# Can't find any howto for pico-LCD display

## andrewwalker27

I've got a USB-LCD-2x2 display apparently called a picoLCD that I can't get to work. I've installed lcdproc but it doesn't seem to work and I can't seem to find a howto of any sort to help. Can anyone point me in the direction of a decent guide? I can see the device on my usb bus

athlon64 fred # lsusb

Bus 002 Device 003: ID 04d8:0002 Microchip Technology, Inc.

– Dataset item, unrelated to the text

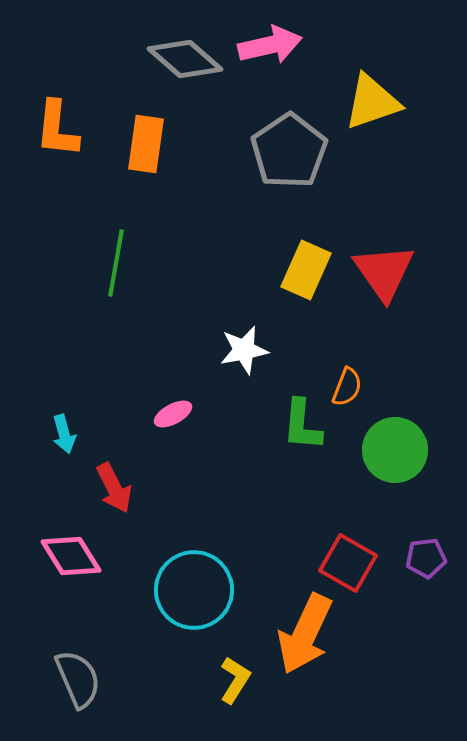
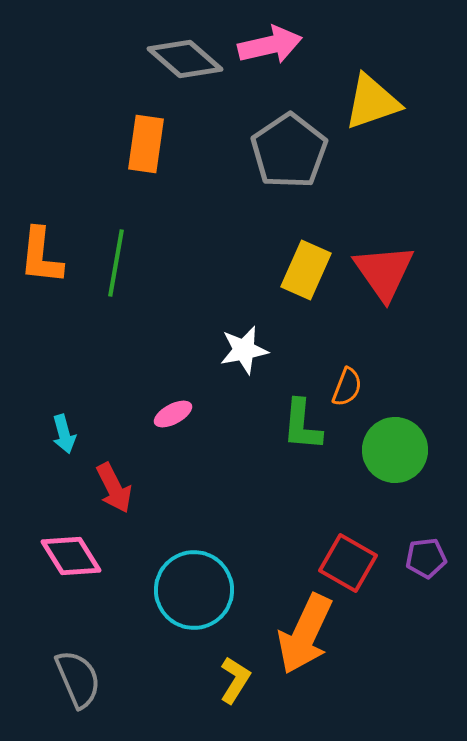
orange L-shape: moved 16 px left, 127 px down
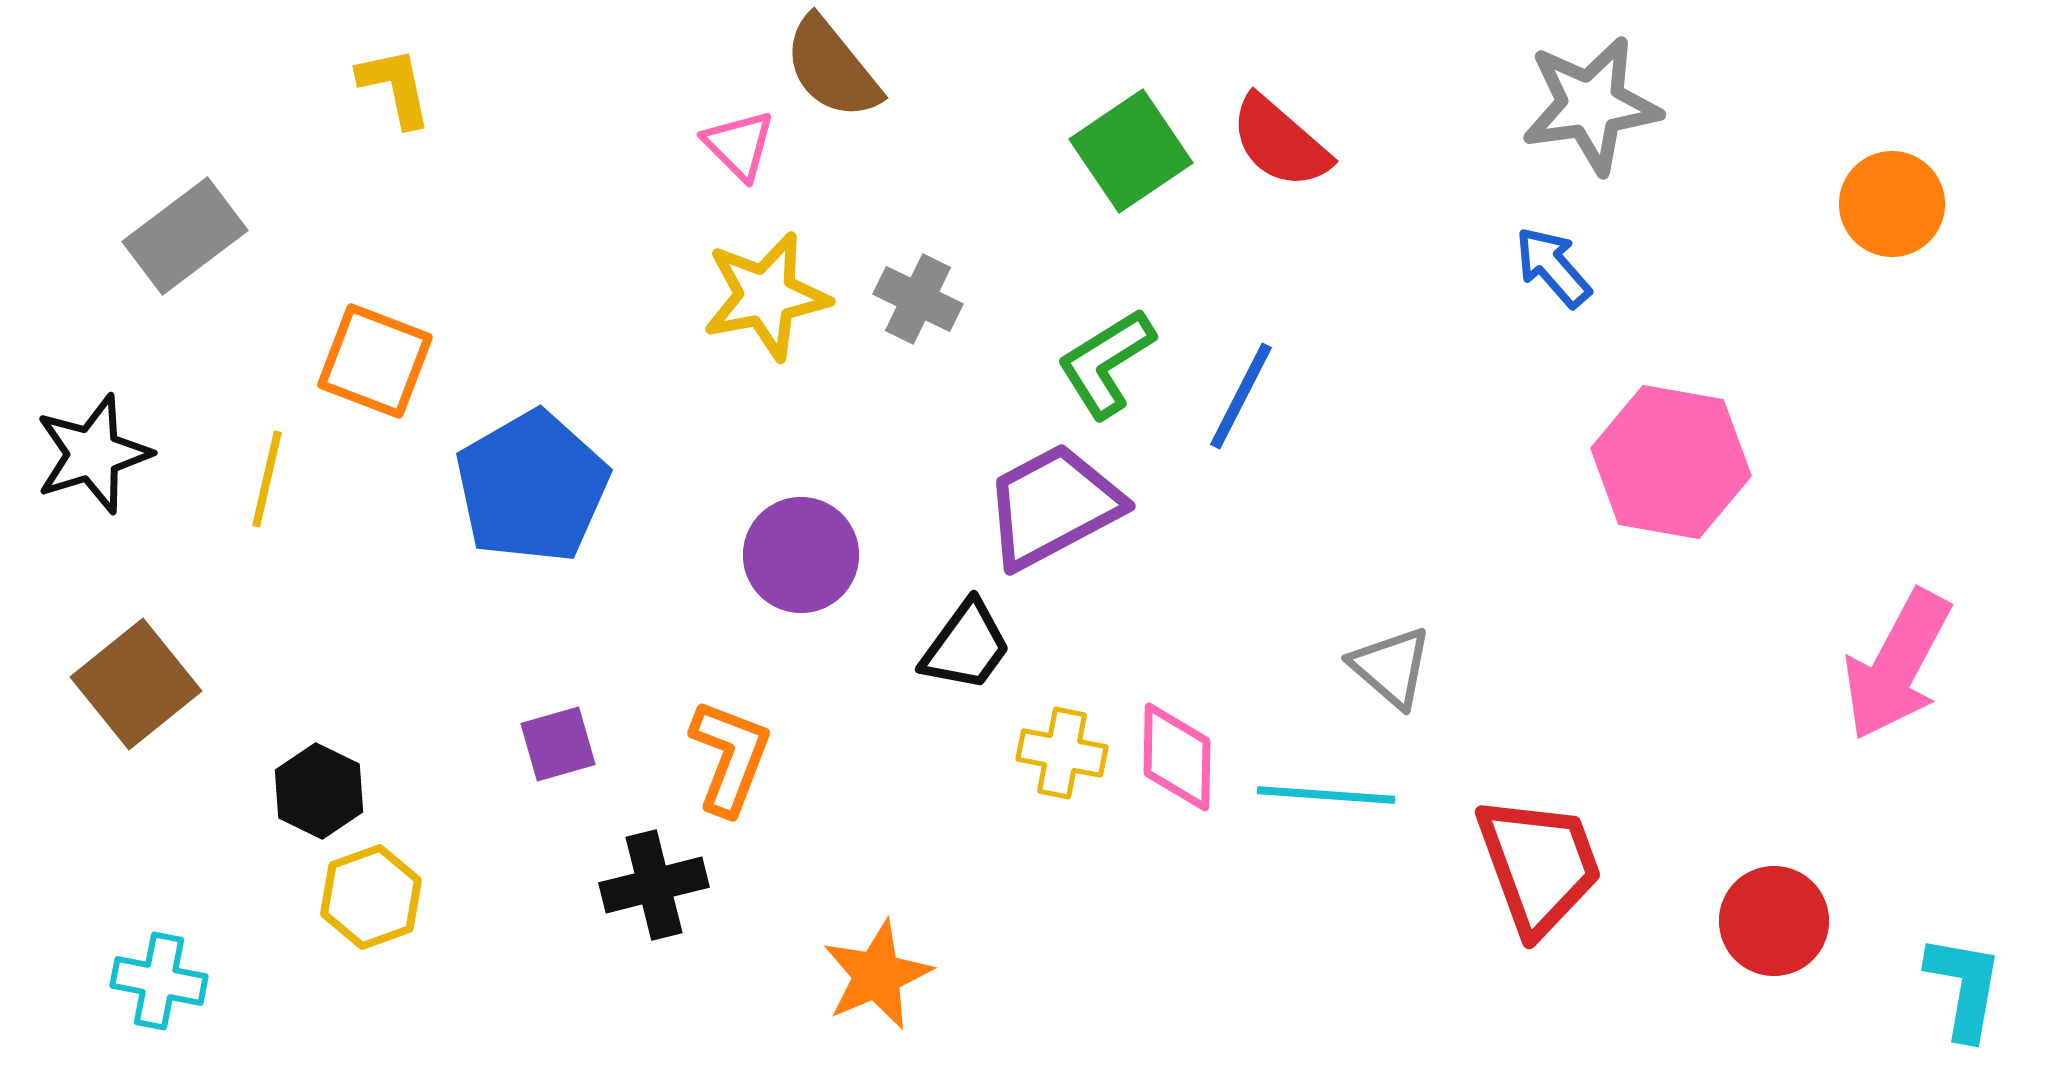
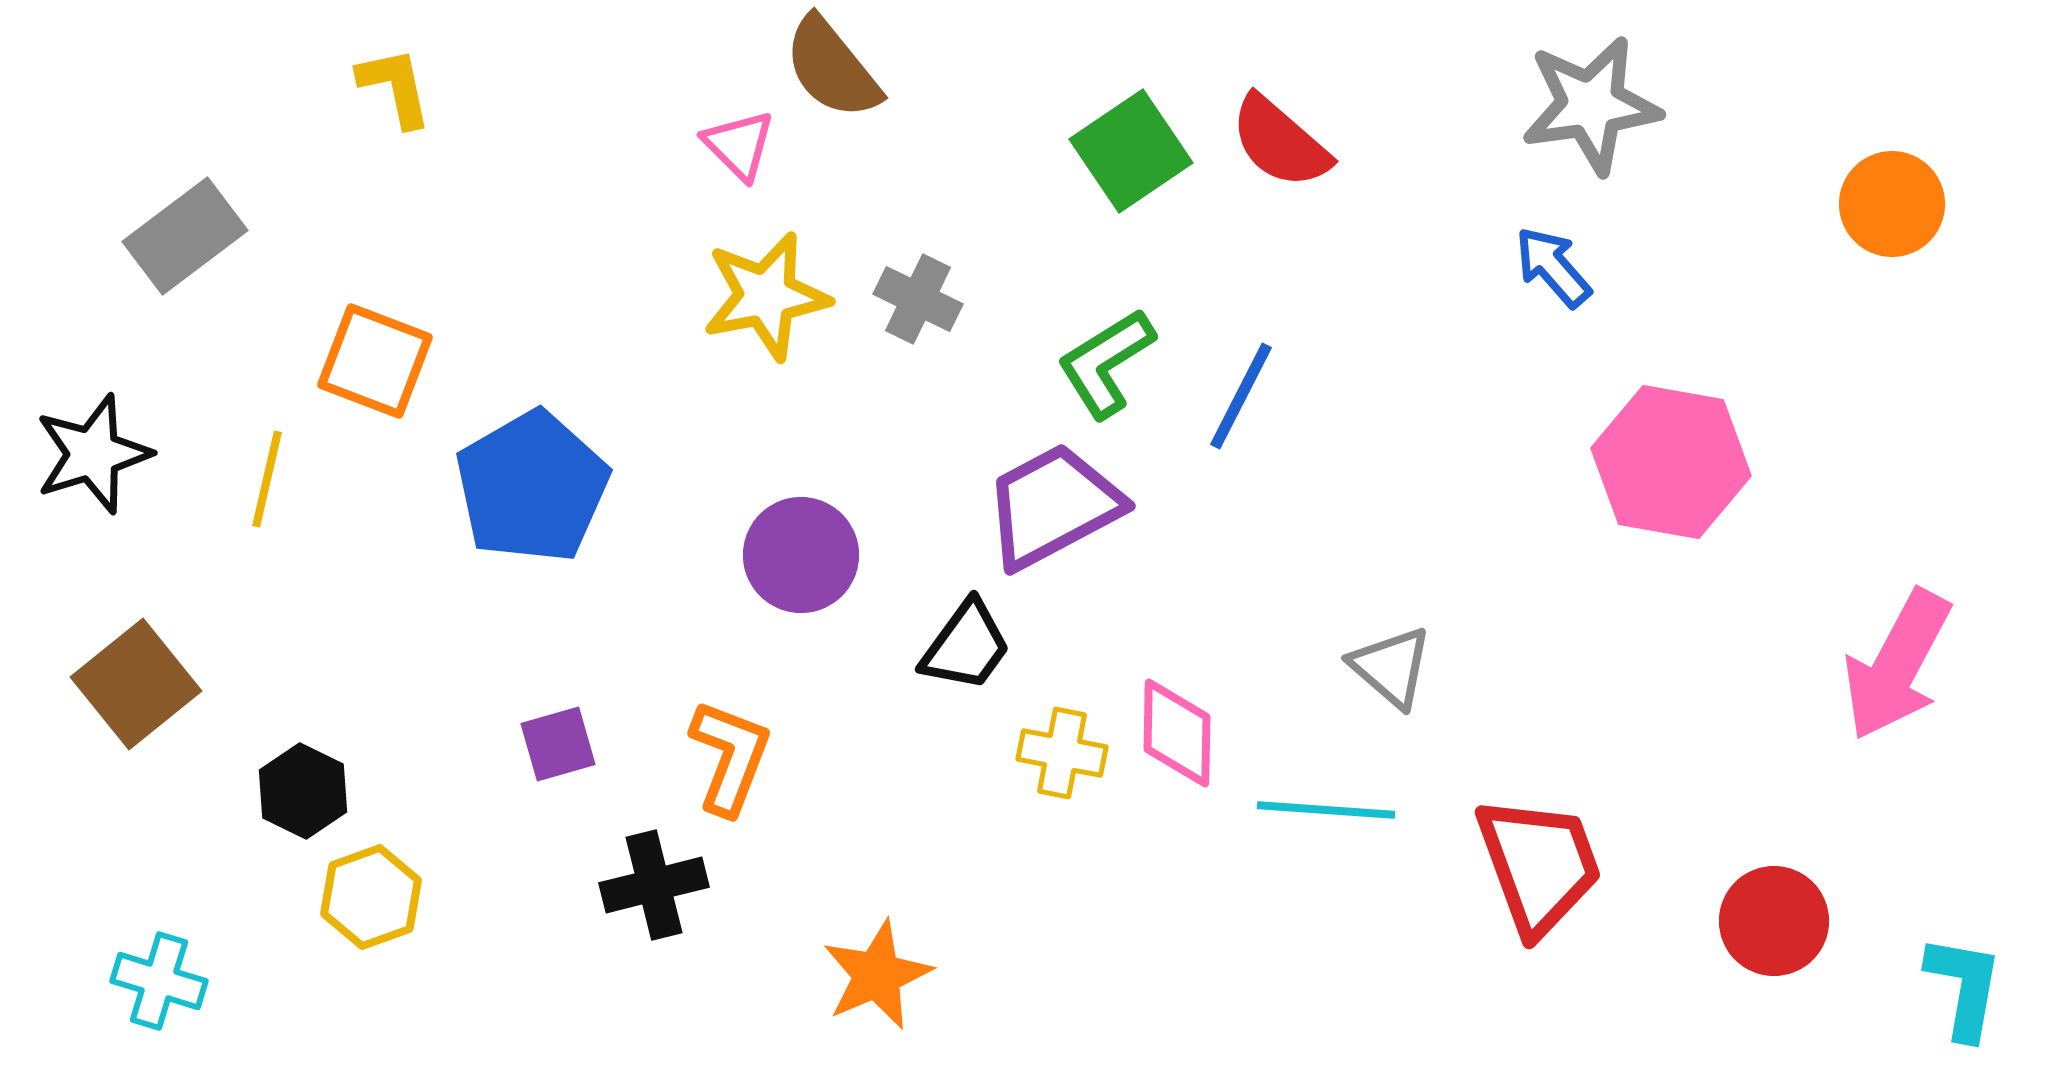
pink diamond: moved 24 px up
black hexagon: moved 16 px left
cyan line: moved 15 px down
cyan cross: rotated 6 degrees clockwise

Bus 002 Device 001: ID 1d6b:0001

Bus 001 Device 001: ID 1d6b:0002

Bus 001 Device 002: ID 058f:6362 Alcor Micro Corp. Hi-Speed 21-in-1 Flash Card Reader/Writer (Internal/External)

athlon64 fred #

but is all I get when I try lcdproc

athlon64 fred # lcdproc

sock_connect: connect failed

Error connecting to LCD server localhost on port 13666.

Check to see that the server is running and operating normally.

athlon64 fred #

Any suggestions where to start?

----------

## poly_poly-man

http://www.linuxconsulting.ro/picoLCD20x2/

it's a hid device, and needs a specific driver.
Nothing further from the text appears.